(AVAILABLE RECORDS begins)
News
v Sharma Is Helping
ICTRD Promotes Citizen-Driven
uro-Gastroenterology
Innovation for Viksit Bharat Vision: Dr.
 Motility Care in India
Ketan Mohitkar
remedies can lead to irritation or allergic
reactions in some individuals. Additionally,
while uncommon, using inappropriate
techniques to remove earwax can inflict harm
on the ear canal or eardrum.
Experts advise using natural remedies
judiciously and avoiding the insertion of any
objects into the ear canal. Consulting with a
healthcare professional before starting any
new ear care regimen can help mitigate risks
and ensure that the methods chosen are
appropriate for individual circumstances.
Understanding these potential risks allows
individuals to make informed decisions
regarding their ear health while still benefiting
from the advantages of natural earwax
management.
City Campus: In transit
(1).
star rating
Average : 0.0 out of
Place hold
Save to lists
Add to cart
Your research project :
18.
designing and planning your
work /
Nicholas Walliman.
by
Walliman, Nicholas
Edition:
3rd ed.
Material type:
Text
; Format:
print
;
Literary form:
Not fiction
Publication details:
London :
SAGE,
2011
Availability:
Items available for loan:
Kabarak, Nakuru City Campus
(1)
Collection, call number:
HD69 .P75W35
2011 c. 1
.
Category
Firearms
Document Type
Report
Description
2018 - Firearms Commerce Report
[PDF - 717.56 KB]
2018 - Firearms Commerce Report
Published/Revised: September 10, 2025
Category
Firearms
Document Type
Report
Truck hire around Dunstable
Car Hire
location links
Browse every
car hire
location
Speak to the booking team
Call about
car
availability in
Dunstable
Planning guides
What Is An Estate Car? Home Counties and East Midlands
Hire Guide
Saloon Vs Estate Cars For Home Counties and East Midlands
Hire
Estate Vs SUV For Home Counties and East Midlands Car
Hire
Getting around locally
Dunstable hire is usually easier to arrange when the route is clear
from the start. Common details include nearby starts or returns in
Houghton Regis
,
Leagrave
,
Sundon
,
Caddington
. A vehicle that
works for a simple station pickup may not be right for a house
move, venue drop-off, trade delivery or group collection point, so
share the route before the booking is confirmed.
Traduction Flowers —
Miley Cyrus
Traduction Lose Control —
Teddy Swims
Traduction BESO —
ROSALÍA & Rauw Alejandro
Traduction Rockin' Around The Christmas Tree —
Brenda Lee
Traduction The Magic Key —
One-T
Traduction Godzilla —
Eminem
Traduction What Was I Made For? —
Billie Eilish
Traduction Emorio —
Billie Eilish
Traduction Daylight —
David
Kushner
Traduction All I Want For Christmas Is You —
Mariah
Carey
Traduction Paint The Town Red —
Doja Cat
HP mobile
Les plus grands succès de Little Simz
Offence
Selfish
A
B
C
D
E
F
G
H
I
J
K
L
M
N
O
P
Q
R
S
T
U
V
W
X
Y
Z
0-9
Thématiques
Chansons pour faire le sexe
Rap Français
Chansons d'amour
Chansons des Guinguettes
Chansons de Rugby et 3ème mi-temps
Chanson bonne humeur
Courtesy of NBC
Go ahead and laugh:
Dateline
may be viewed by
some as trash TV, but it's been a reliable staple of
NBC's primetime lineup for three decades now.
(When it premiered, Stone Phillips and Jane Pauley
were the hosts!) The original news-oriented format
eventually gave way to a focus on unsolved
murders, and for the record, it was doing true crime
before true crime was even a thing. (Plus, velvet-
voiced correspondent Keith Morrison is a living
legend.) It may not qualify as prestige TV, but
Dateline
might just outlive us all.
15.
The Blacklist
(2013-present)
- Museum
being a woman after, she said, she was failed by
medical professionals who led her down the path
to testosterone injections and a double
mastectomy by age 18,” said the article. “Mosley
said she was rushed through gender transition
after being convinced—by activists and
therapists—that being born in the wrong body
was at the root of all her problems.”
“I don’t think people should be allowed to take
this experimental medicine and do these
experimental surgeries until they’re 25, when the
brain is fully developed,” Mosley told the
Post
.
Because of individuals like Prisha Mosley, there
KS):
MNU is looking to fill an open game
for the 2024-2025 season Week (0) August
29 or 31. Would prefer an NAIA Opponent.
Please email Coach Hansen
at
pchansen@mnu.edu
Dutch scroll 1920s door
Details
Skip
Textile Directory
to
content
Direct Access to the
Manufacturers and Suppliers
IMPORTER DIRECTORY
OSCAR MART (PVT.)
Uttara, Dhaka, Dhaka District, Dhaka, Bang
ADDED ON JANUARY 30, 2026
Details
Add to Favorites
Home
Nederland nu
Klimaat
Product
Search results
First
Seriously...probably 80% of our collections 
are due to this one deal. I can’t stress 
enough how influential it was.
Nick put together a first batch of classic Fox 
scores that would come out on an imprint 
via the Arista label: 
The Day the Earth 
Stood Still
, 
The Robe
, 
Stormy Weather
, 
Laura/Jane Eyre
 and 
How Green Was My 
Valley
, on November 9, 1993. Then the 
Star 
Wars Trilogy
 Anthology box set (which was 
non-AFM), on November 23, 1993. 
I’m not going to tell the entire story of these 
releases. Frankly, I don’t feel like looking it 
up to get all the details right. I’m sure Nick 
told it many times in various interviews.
(AVAILABLE RECORDS ends)
Would you retype the lines above from the one with "therapists—that being born in the wrong body" down to the one with "MNU is looking to fill an open game", word for word, both ends included and no other lines?

### ANSWER FOR THIS EXERCISE
therapists—that being born in the wrong body
was at the root of all her problems.”
“I don’t think people should be allowed to take
this experimental medicine and do these
experimental surgeries until they’re 25, when the
brain is fully developed,” Mosley told the
Post
.
Because of individuals like Prisha Mosley, there
KS):
MNU is looking to fill an open game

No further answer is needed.